And so on.  And what a person might try to conceal – even with coaching – the body gives away in subtle clues that the technology detects.

“You don’t get, ‘Oh your nose grew – you’re lying now,’” Elkins said.  Yet, in other ways, the body is positively screaming when a person lies.

So far the device has only been deployed at border crossings in Romania and Mexico. and solely to collect data for research.

Lying is part of being human, as National Geographic said in a cover story about the origins of human deceit and its adaptations. The article, which appears in its June edition, notes that researchers showed two decades ago that people lie, on average, once or twice a day – usually white lies meant to protect another person’s feelings or conceal one’s inadequacies. Lying also is essential when it comes to manipulating other people without using physical force.

“The truth comes naturally,” psychologist Bruno Verschuere is quoted saying, “but lying takes effort and a sharp, flexible mind.”

But machines, especially those with artificial intelligence, may be just as sharp and flexible at figuring you out.

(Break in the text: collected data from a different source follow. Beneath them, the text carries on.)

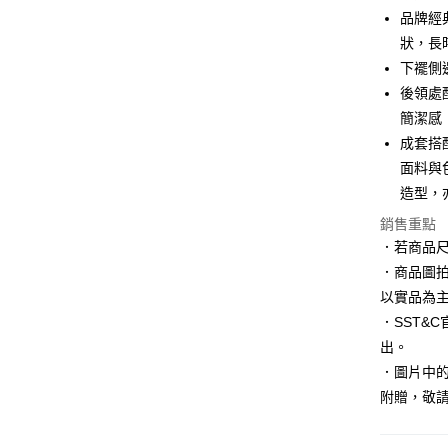
臺灣中
聯邦商
品牌經
匯豐（
悠遊付
元大商
狀，長
聯邦商
玉山商
元大商
下襬側
Google Pa
台新國
玉山商
後領處
台灣樂
台新國
全盈+PAY
簡潔感
台灣樂
成套搭
AFTEE先
面料與
相關說明
【關於「A
造型，
ATM付款
AFTEE
銷售重點
便利好安
１．簡單
．若商品
２．便利
運送方式
．商品圖
３．安心
以實品為
新竹物流
【「AFT
．SST&
每筆NT$1
１．於結帳
出。
付」結帳
新竹物流
２．訂單
．圖片中的
３．收到繳
每筆NT$3
附贈，敬
／ATM／
※ 請注意
LINEX 
絡購買商品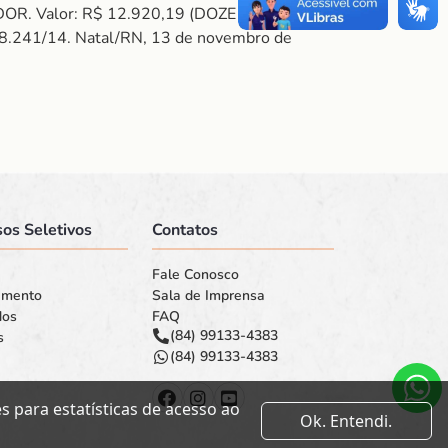
DOR. Valor: R$ 12.920,19 (DOZE MIL E
8.241/14. Natal/RN, 13 de novembro de
os Seletivos
Contatos
Fale Conosco
amento
Sala de Imprensa
dos
FAQ
(84) 99133-4383
s
(84) 99133-4383
 para estatísticas de acesso ao
Ok. Entendi.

Part of the reason is that lying takes a lot of work, and your body is the first to show it.

“It’s a lot harder to lie because you’re using strategies,” Elkins said. “You’re managing your story, you’re managing your impression, you’re evaluating the perception of yourself in a kind of meta way, and then you’re changing your story  if you think it’s successful or people think you’re suspicious.”

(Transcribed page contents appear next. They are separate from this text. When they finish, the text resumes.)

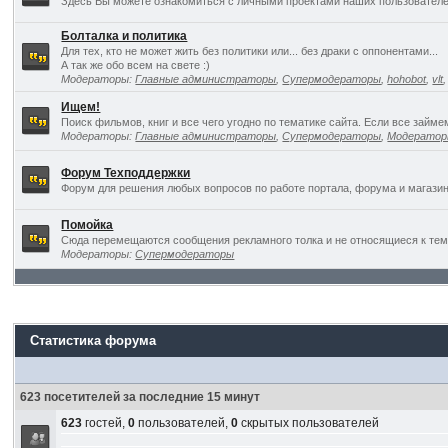
Здесь Вы можете ознакомиться с личными проектами наших пользователе
Болталка и политика
Для тех, кто не может жить без политики или... без драки с оппонентами...
А так же обо всем на свете :)
Модераторы:
Главные администраторы
,
Супермодераторы
,
hohobot
,
vlt
Ищем!
Поиск фильмов, книг и все чего угодно по тематике сайта. Если все займ
Модераторы:
Главные администраторы
,
Супермодераторы
,
Модерато
Форум Техподдержки
Форум для решения любых вопросов по работе портала, форума и магазин
Помойка
Сюда перемещаются сообщения рекламного толка и не относящиеся к темат
Модераторы:
Супермодераторы
Статистика форума
623 посетителей за последние 15 минут
623
гостей,
0
пользователей,
0
скрытых пользователей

AVATAR is a kiosk that resembles those used for airport check-ins or grocery store self-checkouts. (Photo courtesy of Elkins San Diego State University)

AVATAR sifts an  impressive variety of data:

  • Voice – AVATAR listens carefully to speech, looking for linguistic shifts and changes in tone to determine whether a person’s being truthful. People who are being evasive, for example, tend to switch pronouns – “I” becomes “we” – as they hedge. The machine also looks for “disfluencies,” Elkins said – those breaks and placeholders in speech that suggest a person is buying time while thinking of the right thing to say. The machine also compares a person’s tone with other physical data to tell whether a person really means what he’s saying. When a person says, “Today was the best day of my life,” the machine has ways of determining whether the speaker is being earnest or ironic.
  • Eyes – The poets were right: the eyes truly are windows on the soul. If a person’s pupils are dilated, it suggests arousal: evolution has primed us to gather all the light we can for a flight or flight response. AVATAR can note that and the way the eyeballs are moving. The eyes are tireless hunters, scanning and tracking their target in ways a person isn’t generally aware of.  Of particular interest is when eyes are saccading – making twitchy little excursions back and forth over an area of interest as the mind builds a mental image of an object. In research, Elkins said, scientists have studied the way that a person’s tracking can give away what’s of most interest to them if the person is trying to hide it.
  • Facial expression – Cameras – both 2D and 3D – are able to analyze a person’s facial expression to see whether the muscles are moving in a way that matches what a person is trying to convey. When a person is genuinely smiling, he or she is using muscles at the corners of the eyes and the mouth, known as a Duchenne smile after the scientist who discovered it. .Just pulling up the corners of the mouth in a smile without any change to the eyes – which has been referred to as the “Botox” smile – suggests phoniness.
  • Posture – AVATAR’s cameras can figure out whether a person is holding his head rigidly – a possible sign that he’s making stuff up. It can also tell if you’re curling your toes – another suggestion that you’re uptight about something.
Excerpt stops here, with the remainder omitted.